Не знаю. Думаю, без рамы. Но это неважно. Разве полкуска не достаточно?
Нормально, босс. Я ее достану. Без насилия?
Не больше, чем абсолютно необходимо. На нем не должно остаться ни синяков, ни ушибов. И ради Бога, чтобы я в этом деле никак не фигурировал.
Не беспокойся, Майк, ты меня знаешь.
Знаю. Именно поэтому и предупреждаю, чтобы ты не очень играл мускулами. Мы имеем дело с динамитом.
Когда голос на другом конце провода еще раз заверил его, что операция будет проведена предельно аккуратно, Шейн положил трубку.
Выпив еще рюмку и положив обе телеграммы себе в карман, он взял фото Д. К. Хендерсона и две тысячедолларовые купюры, полученные им от Гордона в качестве предварительного гонорара. В вестибюле он попросил у дежурного клерка чистый конверт и нацарапал на нем левой рукой: «Тони». Вложив фотографию Хендерсона, он передал незапечатанный конверт клерку, а вместе с ним и обе купюры.
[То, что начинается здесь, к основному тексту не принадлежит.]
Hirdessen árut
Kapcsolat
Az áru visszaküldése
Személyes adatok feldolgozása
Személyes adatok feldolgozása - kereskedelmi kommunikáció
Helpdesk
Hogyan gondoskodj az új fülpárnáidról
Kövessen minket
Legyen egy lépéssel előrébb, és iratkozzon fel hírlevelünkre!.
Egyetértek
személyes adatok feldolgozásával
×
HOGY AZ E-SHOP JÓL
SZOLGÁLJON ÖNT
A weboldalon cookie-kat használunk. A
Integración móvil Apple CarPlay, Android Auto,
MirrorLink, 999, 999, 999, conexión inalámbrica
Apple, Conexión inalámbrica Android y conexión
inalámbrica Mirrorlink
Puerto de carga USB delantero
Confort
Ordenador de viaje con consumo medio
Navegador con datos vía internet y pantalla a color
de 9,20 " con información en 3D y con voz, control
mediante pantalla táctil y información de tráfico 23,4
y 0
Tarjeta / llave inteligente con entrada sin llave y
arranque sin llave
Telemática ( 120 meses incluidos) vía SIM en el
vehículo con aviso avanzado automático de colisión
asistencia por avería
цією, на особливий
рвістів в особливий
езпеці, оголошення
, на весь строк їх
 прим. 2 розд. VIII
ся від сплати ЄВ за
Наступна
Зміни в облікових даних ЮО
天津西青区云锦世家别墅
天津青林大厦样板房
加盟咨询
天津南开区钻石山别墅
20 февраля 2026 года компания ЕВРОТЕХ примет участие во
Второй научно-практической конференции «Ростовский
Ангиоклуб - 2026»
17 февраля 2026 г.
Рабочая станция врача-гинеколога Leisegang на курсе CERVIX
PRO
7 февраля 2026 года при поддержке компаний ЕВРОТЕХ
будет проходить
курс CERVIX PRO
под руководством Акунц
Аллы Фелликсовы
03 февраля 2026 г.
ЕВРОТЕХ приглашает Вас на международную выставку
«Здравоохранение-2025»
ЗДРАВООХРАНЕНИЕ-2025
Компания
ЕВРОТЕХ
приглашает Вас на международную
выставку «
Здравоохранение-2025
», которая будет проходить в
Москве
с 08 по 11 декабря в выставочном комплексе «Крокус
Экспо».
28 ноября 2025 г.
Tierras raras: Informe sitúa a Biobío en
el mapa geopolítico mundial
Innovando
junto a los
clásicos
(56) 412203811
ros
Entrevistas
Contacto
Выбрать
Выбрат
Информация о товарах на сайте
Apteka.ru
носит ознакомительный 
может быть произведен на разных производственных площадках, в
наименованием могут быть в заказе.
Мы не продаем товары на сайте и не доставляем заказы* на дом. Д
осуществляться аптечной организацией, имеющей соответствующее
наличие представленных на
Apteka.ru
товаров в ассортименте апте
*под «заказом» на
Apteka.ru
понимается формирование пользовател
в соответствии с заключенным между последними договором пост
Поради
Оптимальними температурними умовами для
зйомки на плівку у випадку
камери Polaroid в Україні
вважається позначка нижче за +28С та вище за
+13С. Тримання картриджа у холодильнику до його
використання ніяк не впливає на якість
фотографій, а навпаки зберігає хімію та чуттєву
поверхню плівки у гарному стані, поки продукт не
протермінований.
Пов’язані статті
Разменяй деньги и положи пять сотен в конверт, проинструктировал он клерка. Потом запечатай его и оставь в моей почтовой ячейке. Утром за ним придет мой знакомый по имени Тони. Остальные деньги положи в сейф, пусть хранятся до моего прихода. Тони должен оставить мне пакет, не знаю, большой он или маленький. Если пакет не слишком громоздкий, положи его тоже в сейф, а если он не поместится, найди для него какое-нибудь безопасное место.
Все понял, мистер Шейн. Клерк взял конверт и деньги.
А теперь обо всем забудь, дал последнюю инструкцию Шейн.
Выгнав машину из гаража, он повел ее левой рукой. Ему удалось благополучно миновать оборудованную светофорами часть города и выехать на север по бульвару Бискейн. Оттуда по дамбе он переехал через залив Майами-Бич.
Поставив машину возле особняка Брайтонов в том же месте, что и накануне, он не стал входить в дом, а крадучись, прижимаясь к живой изгороди, направился к гаражу, ворота которого были открыты.
Внутри стоял автомобиль, однако шофера не было видно, и Шейн, подойдя к лестнице, стал взбираться по ступеням в находившуюся наверху квартиру.
Не постучав, он повернул ручку двери, отворившейся внутрь. Сделав шаг вперед, он оказался в небольшой комнате, меблировка которой состояла из ободранной кушетки, нескольких стульев и письменного стола из грубо струганных досок. Из комнаты вели две двери, одна из которых была отворена.
Подойдя к открытой двери, Шейн увидел за ней на стоящий склад ломаной мебели. Покрытые слоем грязи окна выходили на Атлантический океан; с потолка свисали лохмотья паутины. Сразу за дверью виднелось не большое свободное пространство, недавно очищенное от пыли.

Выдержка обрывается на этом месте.